An air quality advisory for Metro Vancouver and the Fraser Valley has been lifted.
On Saturday, Metro Vancouver cancelled the advisory that has been in place since Aug. 1.
"Air quality throughout the region has now improved as a result of a change in the weather pattern," the regional authority said in a statement.
Much of the region has been sitting under hazy skies due to wildfires in the Interior of B.C. Winds pushed smoke from those fires to the South Coast.
The haze prompted concerns about elevated concentrations of fine particulate matter and, at times, higher than usual concentrations of ground level ozone.

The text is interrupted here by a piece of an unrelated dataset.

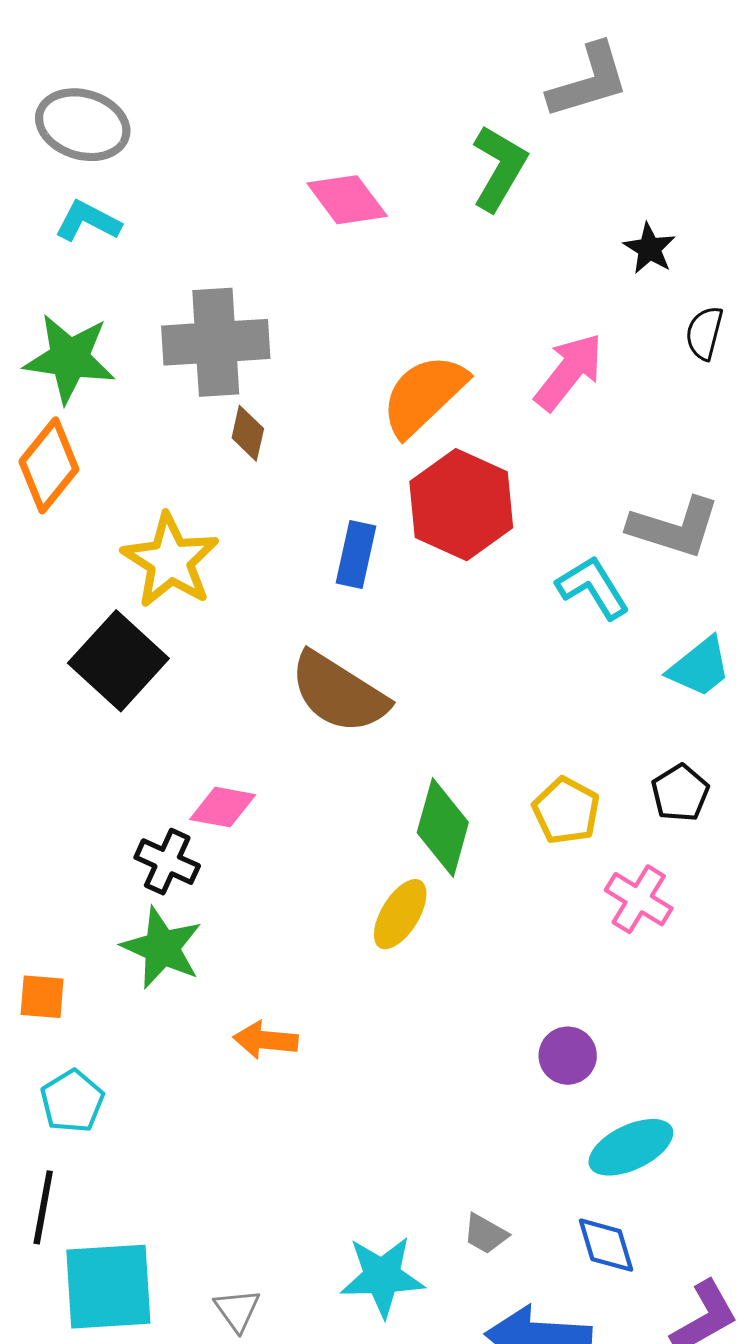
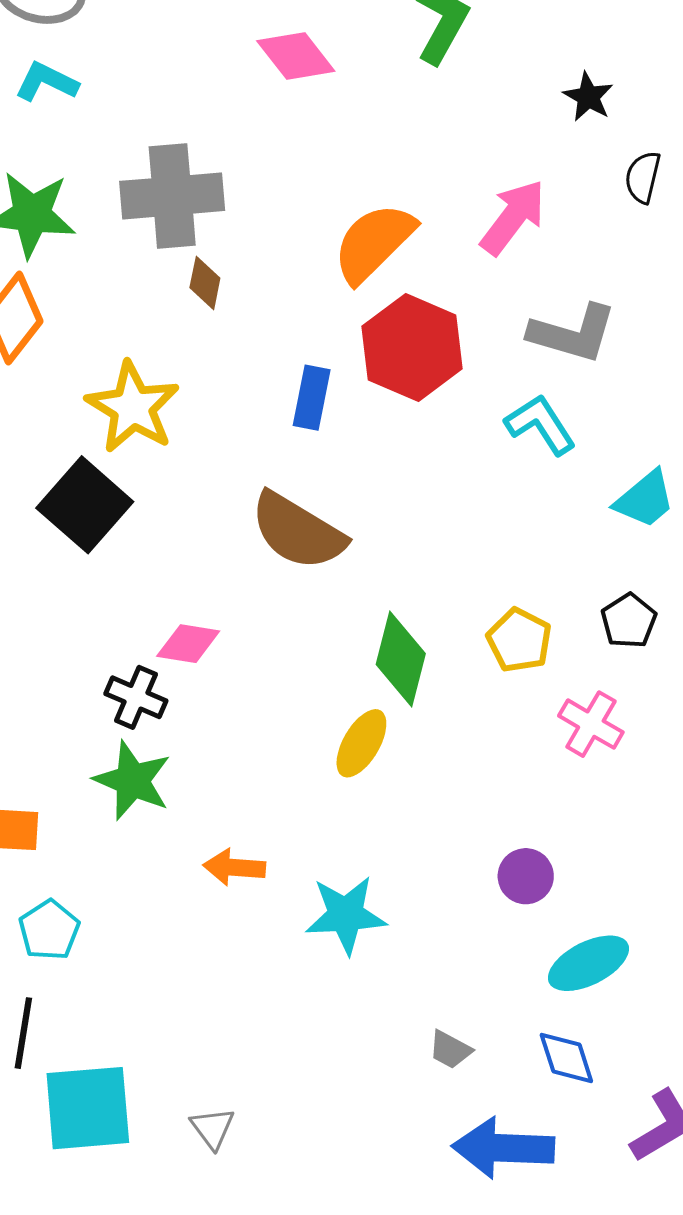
gray L-shape: (674, 527) -> (573, 333), moved
cyan star: (382, 1276) -> (346, 915), moved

On Thursday, Environment Canada forecast that southwesterly winds over the weekend would push some of the smoke out of the region.
A cold front is also on its way which should help tamp down particulates in the air.

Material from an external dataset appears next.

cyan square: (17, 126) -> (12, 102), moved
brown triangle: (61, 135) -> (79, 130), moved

The air in the Central Fraser Valley was at one point rated at 10 on a scale of 10, considered a "high risk," on the Air Quality Health Index.
But on Saturday at 1:00 p.m. PT, the rating was down to 1.
Areas closer to wildfire zones, such as Quesnel in the B.C. Interior are still rated very high at 11, considered a "very high risk."
B.C. Wildfire Service says the amount of earth scorched this fire season so far is the second highest since 1950 — at twice the size of Greater Vancouver.